The facts are stated in the opinion of the court.
[566]
BURNETT, J.
The petitioner was charged in the justice court of Bridgeport township, county of Mono, with misdemeanor in having commenced and carried on within said county “the business of raising, grazing, herding and pasturing cattle without having taken out or procured a license therefor, as required by an ordinance of the board of supervisors of said county. ’ ’
The said ordinance requires on the part of everyone engaged in such business the payment to the tax collector of the sum of seven cents for each cow, heifer, bull or bullock owned by, in the- possession or under the control of such person and used in such business in Mono county.
It is claimed that petitioner is entitled to his discharge for two reasons: First, the ordinance does not provide that the act complained of shall be a crime; and secondly, the ordinance is “unreasonable, unconstitutional and void, and was not passed for the purpose of regulating the business therein referred to, but was passed solely for the purpose of raising revenue.”
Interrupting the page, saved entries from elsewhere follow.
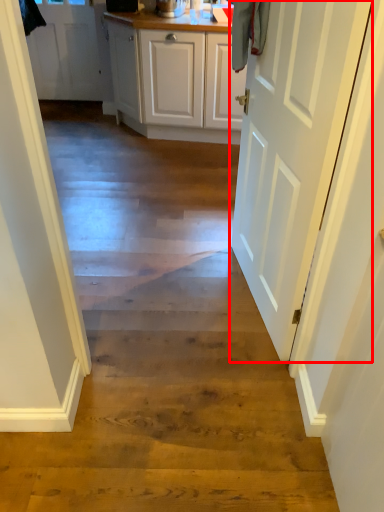 Question: Considering the relative positions of door (annotated by the red box) and door in the image provided, where is door (annotated by the red box) located with respect to the staircase?

Choices:
 (A) right
 (B) left

Answer: (A) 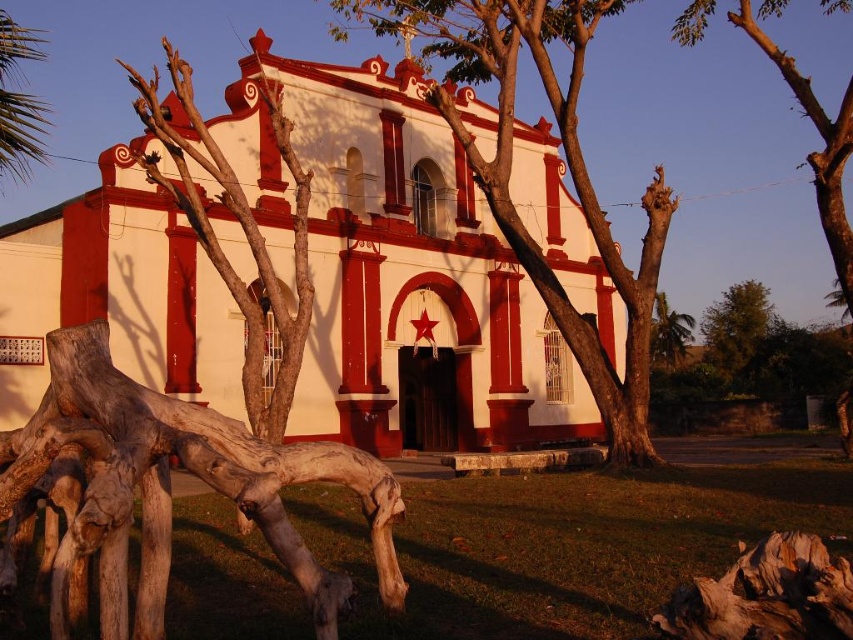 Which is more to the left, smooth bark tree at center or green leafy palm at upper left?

green leafy palm at upper left is more to the left.

The image size is (853, 640). Find the location of `smooth bark tree at center`. smooth bark tree at center is located at coordinates (566, 164).

Is white painted stucco church at center shorter than green leafy palm at upper left?

Yes.

Does white painted stucco church at center have a larger size compared to green leafy palm at upper left?

No.

At what (x,y) coordinates should I click in order to perform the action: click on white painted stucco church at center. Please return your answer as a coordinate pair (x, y). The width and height of the screenshot is (853, 640). Looking at the image, I should click on (413, 280).

Is point (12, 132) farther from viewer compared to point (672, 308)?

No, (12, 132) is closer to viewer.

Between green leafy palm at upper left and green leafy palm tree at center, which one is positioned lower?

green leafy palm tree at center

This screenshot has width=853, height=640. I want to click on green leafy palm at upper left, so click(19, 100).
The ordinance does indeed omit to denounce as a crime the failure to secure said license, but petitioner was amenable to prosecution by virtue of section 435 of the Penal Code, providing that “Every person who commences or carries on any business, trade, profession or calling, for the transaction or carrying on of which a license is required by any law of this state, without taking out or procuring the license prescribed by such law, is guilty of a misdemeanor.” It has been held by the supreme court that “Any law of this state” includes ordinances of counties and municipalities.
(Ex parte Christensen,
85 Cal. 208, [24 Pac. 747];
Ex parte Mansfiels,
106 Cal. 400, [39 Pac.
775]; Ex parte Bagshaw,
152 Cal. 701, [93 Pac. 864].)
The second ground of attack is equally untenable. It is well settled that the “police power, the power to make laws to secure the comfort, convenience, peace and health of the community, is an extensive one, and in its exercise a very wide discretion as to what is needful or proper for the purpose is necessarily committed to the legislative body in which the power to make such laws is vested.”